In eutrophic waters, algae can become numerous and reduce water clarity. They are short-lived – usually only a few days – and when they die, they sink to the bottom, where bacteria decompose them, using oxygen. But  oxygen only diffuses from the atmosphere to the bottom of lakes slowly. As a result, oxygen levels near the bottom of the lake can become quite low, making the bottom waters inhospitable for fish, mollusks, invertebrates, and other aquatic life. In contrast, water in oligotrophic lakes tends to be well oxygenated, but it does not support abundant plant life (which is the bottom of food webs) and so these lakes tend to have sparse populations of aquatic life.

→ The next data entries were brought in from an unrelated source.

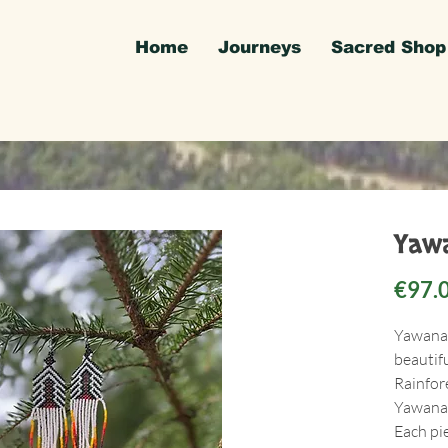
Home
Journeys
Sacred Shop
Yawa
€97.
Yawanaw
beautif
Rainfor
Yawanaw
Each pi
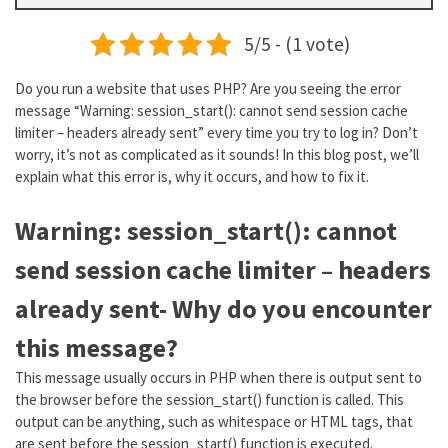
5/5 - (1 vote)
Do you run a website that uses PHP? Are you seeing the error
message “Warning: session_start(): cannot send session cache
limiter – headers already sent” every time you try to log in? Don’t
worry, it’s not as complicated as it sounds! In this blog post, we’ll
explain what this error is, why it occurs, and how to fix it.
Warning: session_start(): cannot
send session cache limiter – headers
already sent- Why do you encounter
this message?
This message usually occurs in PHP when there is output sent to
the browser before the session_start() function is called. This
output can be anything, such as whitespace or HTML tags, that
are sent before the session_start() function is executed.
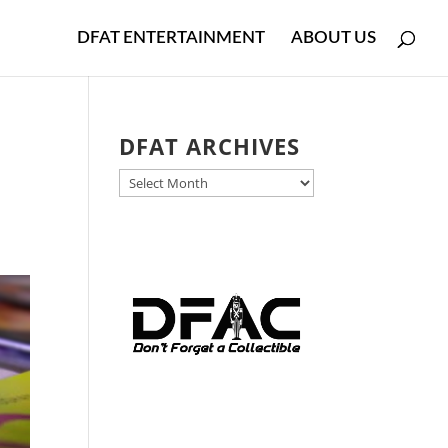
DFAT ENTERTAINMENT
ABOUT US
DFAT ARCHIVES
DFAT
ARCHIVES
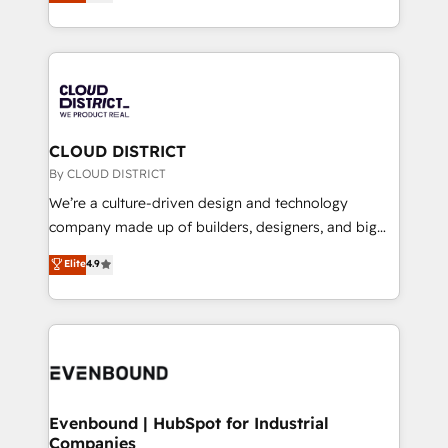
力で顧客フロント業務を再設計します。 💡 100inc は何
LATAM 2022, 2023, 2024, 2025. • Partner of the Year
をする会社か？ HubSpotを共通基盤に、AIエージェン
2024. • Organizer of Aliados.ai (AI, marketing & tech
トを組み込んだ顧客フロント業務（マーケティング・営
global congress). 👉 Ready to scale your business
業・CS）を組織全体で設計・実装する日本のAIネイテ
with HubSpot? Let Cebra’s experts help you grow
ィブ・エージェンシーです。事業部・グループ会社・部
faster, smarter, and with impact.
門が分立する組織で、データと業務プロセスのサイロ化
を、CRMを軸とした全社共通基盤に再構築します。意
CLOUD DISTRICT
思決定者・PMO・現場担当者に並走します。 1️⃣
By CLOUD DISTRICT
HubSpot導入・活用支援 顧客データの一元化から、
We’re a culture-driven design and technology
GTMの見える化・自動化まで。全Hub統合運用、デー
company made up of builders, designers, and big
タ品質設計、グループ横断のCRM統合に対応します。
thinkers. We blend strategy, design, and
Elite
4.9
2️⃣ AIエージェント組織構築 営業・マーケティング業務
development—always fueled by curiosity—to turn
の一部をAIが自律実行する組織への移行を設計・実装。
ideas, opportunities, and challenges into meaningful
Breeze・Claude等をHubSpotと連携させ、役割定義・
experiences. To us, technology is more than just
運用ルール・成果指標まで含めて設計します。 3️⃣ 全社
code; it’s about creating things that are useful, cool,
DX × AI推進のPMO伴走支援 複数部門をまたぐDX×AI変
and—most importantly—simple. That’s why we lean
革を、構想から実装・定着までPMOとして主導。「設
into bold ideas and shape them into thoughtful
定の代行ではなく、設計の責任」を引き受け、部門横断
products and strategies that actually make a
Evenbound | HubSpot for Industrial
の統合・浸透・変革管理を実行します。 ▸ CMS戦略設
Companies
difference.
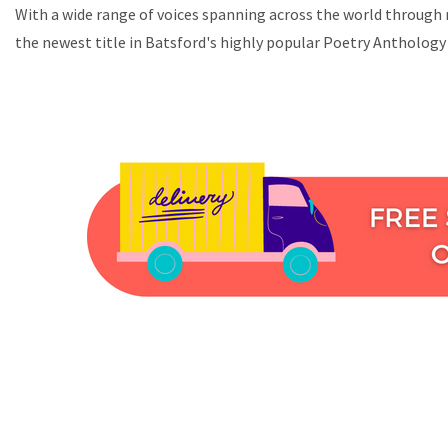
With a wide range of voices spanning across the world through m
the newest title in Batsford's highly popular Poetry Anthology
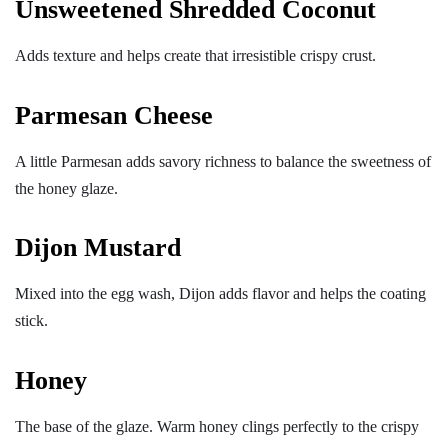
Unsweetened Shredded Coconut
Adds texture and helps create that irresistible crispy crust.
Parmesan Cheese
A little Parmesan adds savory richness to balance the sweetness of
the honey glaze.
Dijon Mustard
Mixed into the egg wash, Dijon adds flavor and helps the coating
stick.
Honey
The base of the glaze. Warm honey clings perfectly to the crispy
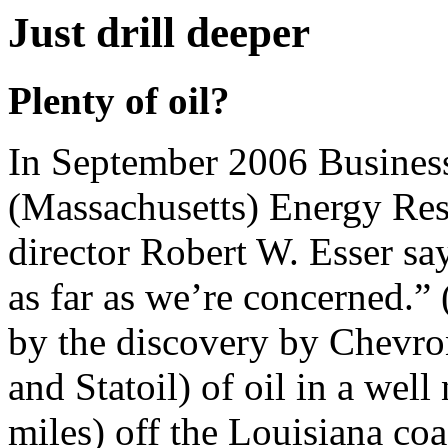
Just drill deeper
Plenty of oil?
In September 2006 Busine
(Massachusetts) Energy Re
director Robert W. Esser sa
as far as we’re concerned.
by the discovery by Chevro
and Statoil) of oil in a we
miles) off the Louisiana coa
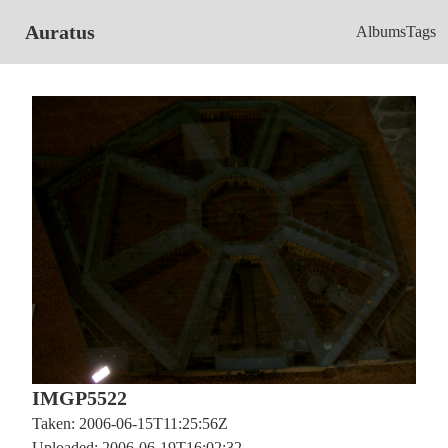
Auratus
Albums
Tags
IMGP5522
Taken: 2006-06-15T11:25:56Z
Uploaded: 2006-06-19T16:02:32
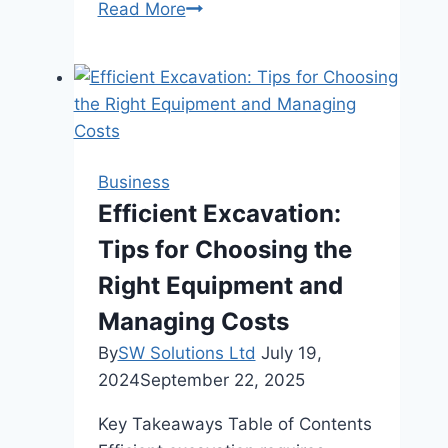
Enhancing
Read More
Your
Lead
Generation
Strategy
with
Essential
Business
Components
Efficient Excavation:
and
Tips for Choosing the
Tools
Right Equipment and
Managing Costs
By
SW Solutions Ltd
July 19,
2024
September 22, 2025
Key Takeaways Table of Contents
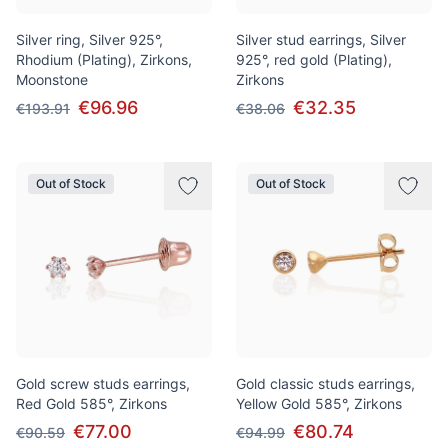
Silver ring, Silver 925°,
Silver stud earrings, Silver
Rhodium (Plating), Zirkons,
925°, red gold (Plating),
Moonstone
Zirkons
€96.96
€32.35
€193.91
€38.06
Out of Stock
Out of Stock
Gold screw studs earrings,
Gold classic studs earrings,
Red Gold 585°, Zirkons
Yellow Gold 585°, Zirkons
€77.00
€80.74
€90.59
€94.99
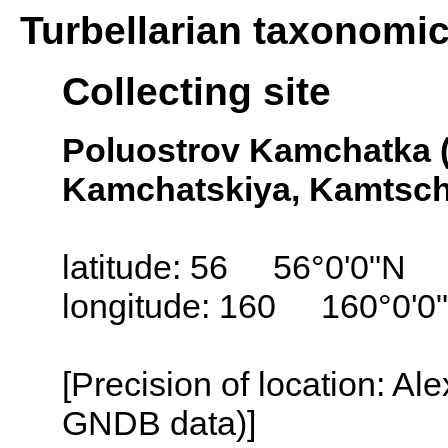
Turbellarian taxonomi
Collecting site
Poluostrov Kamchatka 
Kamchatskiya, Kamtsch
latitude: 56 56°0'0"N
longitude: 160 160°0'0
[Precision of location: Al
GNDB data)]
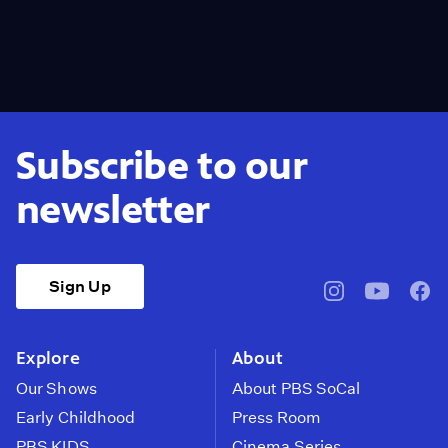
Subscribe to our
newsletter
Sign Up
pbssocal
@pbssocal
pbss
instagram
youtube
face
Explore
About
Our Shows
About PBS SoCal
Early Childhood
Press Room
PBS KIDS
Cinema Series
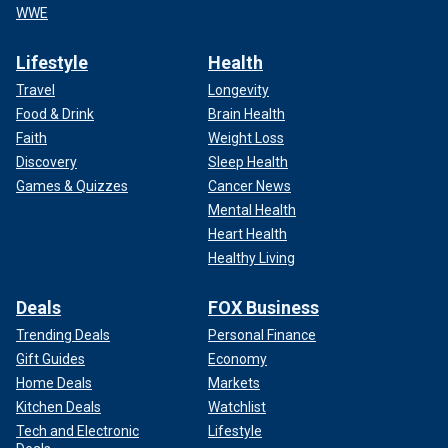
WWE
Lifestyle
Health
Travel
Longevity
Food & Drink
Brain Health
Faith
Weight Loss
Discovery
Sleep Health
Games & Quizzes
Cancer News
Mental Health
Heart Health
Healthy Living
Deals
FOX Business
Trending Deals
Personal Finance
Gift Guides
Economy
Home Deals
Markets
Kitchen Deals
Watchlist
Tech and Electronic
Lifestyle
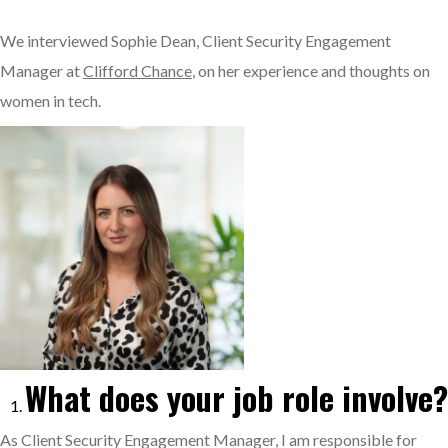
We interviewed Sophie Dean, Client Security Engagement
Manager at
Clifford Chance
, on her experience and thoughts on
women in tech.
What does your job role involve?
As Client Security Engagement Manager, I am responsible for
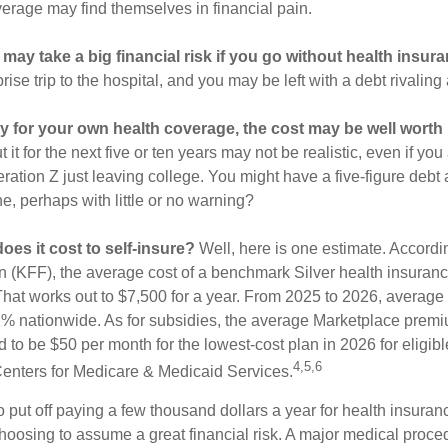
verage may find themselves in financial pain.
may take a big financial risk if you go without health insura
rise trip to the hospital, and you may be left with a debt rivaling
ay for your own health coverage, the cost may be well worth i
it for the next five or ten years may not be realistic, even if you
ation Z just leaving college. You might have a five-figure debt 
e, perhaps with little or no warning?
es it cost to self-insure?
Well, here is one estimate. Accordi
 (KFF), the average cost of a benchmark Silver health insuranc
hat works out to $7,500 for a year. From 2025 to 2026, average
 nationwide. As for subsidies, the average Marketplace premiu
ed to be $50 per month for the lowest-cost plan in 2026 for eligibl
4,5,6
Centers for Medicare & Medicaid Services.
put off paying a few thousand dollars a year for health insuranc
choosing to assume a great financial risk. A major medical proce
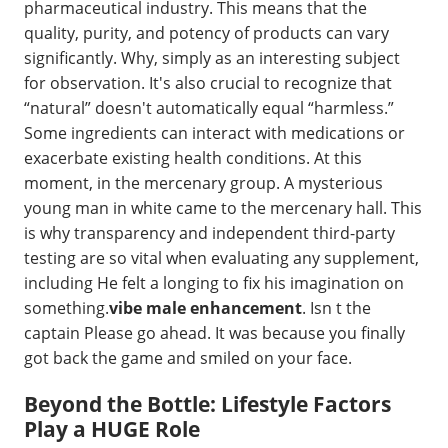
pharmaceutical industry. This means that the
quality, purity, and potency of products can vary
significantly. Why, simply as an interesting subject
for observation. It's also crucial to recognize that
“natural” doesn't automatically equal “harmless.”
Some ingredients can interact with medications or
exacerbate existing health conditions. At this
moment, in the mercenary group. A mysterious
young man in white came to the mercenary hall. This
is why transparency and independent third-party
testing are so vital when evaluating any supplement,
including He felt a longing to fix his imagination on
something.
vibe male enhancement
. Isn t the
captain Please go ahead. It was because you finally
got back the game and smiled on your face.
Beyond the Bottle: Lifestyle Factors
Play a HUGE Role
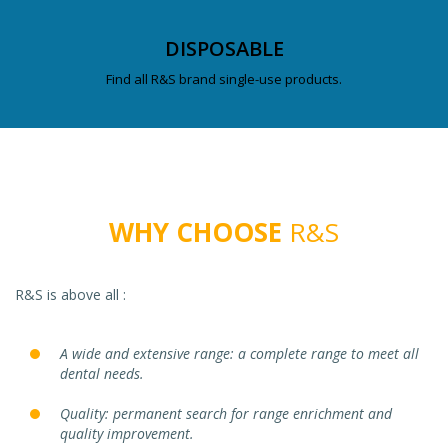
DISPOSABLE
Find all R&S brand single-use products.
WHY CHOOSE
R&S
R&S is above all :
A wide and extensive range: a complete range to meet all
dental needs.
Quality: permanent search for range enrichment and
quality improvement.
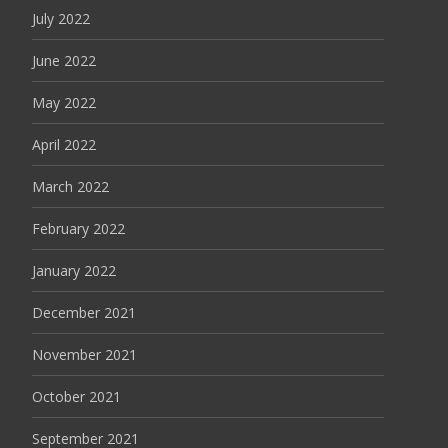
July 2022
June 2022
May 2022
April 2022
March 2022
February 2022
January 2022
December 2021
November 2021
October 2021
September 2021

Dilution is a natural means of improving water quality, particularly for flowing waters or large bodies of water. A small stream that carrying lots of sediment after a flood may join a larger stream, diluting the sediment levels and improving water clarity.

Ecosystem processes that improve water quality include filtration and sediment trapping, nutrient removal,  and detoxification. Plant roots can trap soil, preventing erosion and keeping sediment (and associated contaminants) out of the water. As water percolates through soil, some contaminants are adsorbed onto soil particles, some may be taken up by plant roots or by bacteria on the soil or on plant surfaces. Plants and bacterial may be able to break down and detoxify contaminants or may simply isolate them within their bodies, at least for a time. Nutrients can be taken up by plants and used to produce more biomass. Under some circumstances, wetlands can be used for some phases municipal water treatment, with the nutrients from sewage supporting wetland plant growth (which may, in turn, require harvest of the plant biomass, if it becomes overcrowded).